Pros: Margot Robbie. OMG is she good. Ditto Allison Janney. Pretty much a flawlessly acted film. The way the iceskating is shot is super cool and impress. You are on the ice with her basically and Robbie looks like an Olympic figure skater (for the most part). Pretty funny considering it's about a real life shit show.
|Could you imagine if this chick played you in a biopic?|
Cons: Sort of amounts to a Tonya Harding apology (in the classical sense) film. Nobody is really on board with that. Music is a little much and too on the nose (do we really need to hear “Devil Woman” when Tonya's mom is being terrible?).
Competitive ice skater Tonya Harding rises amongst the ranks at the U.S. Figure Skating Championships, but her future in the activity is thrown into doubt when her ex-husband's people do the thing. You know the story. This is absolutely the Tonya version, hence I, Tonya, which has some basis in fact but is super kind when it comes to its subject matter. So if you fucking hate Tonya, which I imagine we all still do, keep that in mind.

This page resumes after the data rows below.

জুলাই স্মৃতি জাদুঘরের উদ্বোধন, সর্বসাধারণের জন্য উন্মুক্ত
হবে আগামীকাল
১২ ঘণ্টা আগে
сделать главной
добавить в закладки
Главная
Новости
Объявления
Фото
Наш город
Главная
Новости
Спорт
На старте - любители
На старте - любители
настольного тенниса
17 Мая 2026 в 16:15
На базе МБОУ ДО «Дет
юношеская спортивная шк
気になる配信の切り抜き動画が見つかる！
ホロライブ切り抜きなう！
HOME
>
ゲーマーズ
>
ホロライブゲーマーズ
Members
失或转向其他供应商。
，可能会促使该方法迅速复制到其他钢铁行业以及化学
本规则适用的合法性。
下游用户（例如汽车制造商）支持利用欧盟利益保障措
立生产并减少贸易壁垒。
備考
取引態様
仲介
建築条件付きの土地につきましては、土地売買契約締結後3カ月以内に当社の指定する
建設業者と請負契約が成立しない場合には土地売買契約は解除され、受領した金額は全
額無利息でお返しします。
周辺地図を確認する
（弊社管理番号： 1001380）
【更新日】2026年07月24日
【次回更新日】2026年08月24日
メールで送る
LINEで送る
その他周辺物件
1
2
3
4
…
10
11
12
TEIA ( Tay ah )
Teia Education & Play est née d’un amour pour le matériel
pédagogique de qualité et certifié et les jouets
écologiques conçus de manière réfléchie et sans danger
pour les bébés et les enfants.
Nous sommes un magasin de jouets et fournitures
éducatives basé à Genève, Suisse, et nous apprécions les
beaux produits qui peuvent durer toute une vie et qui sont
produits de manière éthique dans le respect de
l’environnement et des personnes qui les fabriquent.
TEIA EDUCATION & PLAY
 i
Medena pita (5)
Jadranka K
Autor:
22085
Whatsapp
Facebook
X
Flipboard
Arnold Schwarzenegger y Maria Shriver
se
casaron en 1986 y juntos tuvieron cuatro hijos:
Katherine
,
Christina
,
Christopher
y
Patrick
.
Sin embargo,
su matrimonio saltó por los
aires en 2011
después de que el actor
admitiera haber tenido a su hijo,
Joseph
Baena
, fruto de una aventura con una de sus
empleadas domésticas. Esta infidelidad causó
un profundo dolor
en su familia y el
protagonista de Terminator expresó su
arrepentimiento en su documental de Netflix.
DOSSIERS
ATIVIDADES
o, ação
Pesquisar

|She had me at "suck my dick"|
Probably the thing I was most impressed with aside from the performances, again, fucking sick, was how they shot the skating. Not only does it seem that Robbie is an Olympic level skater (which she obviously is not) through effects and what have you but you end up on the ice with her as she rushes through her routines. It's a pretty dope effect.
Favorite scene though was when she got screwed at an event early in her career and the judge told her it was because she looked like a bull-dyke and Tonya told her to "suck my dick." Classic and classy. My kind of gall, that one.
Overall, it was pretty cool to go back in time and relive all that shit with an insider's perspective. Up to that point it was some of the craziest shit ever. I mean it is still nuts. Reality train wrecks were already carving their way through the zeitgeist in the early 1990s (before Tonya there was Buttafuoco, John Wayne Bobbitt, the kid getting caned in Singapore, Lyle and Erik, the Gulf War, so forth) but at the time it seemed like that really escalated it. Then, like we see at the end of the flick, OJ came along, did his thing, and now fucking Trump is the goddamned President. But yeah. Dope movie.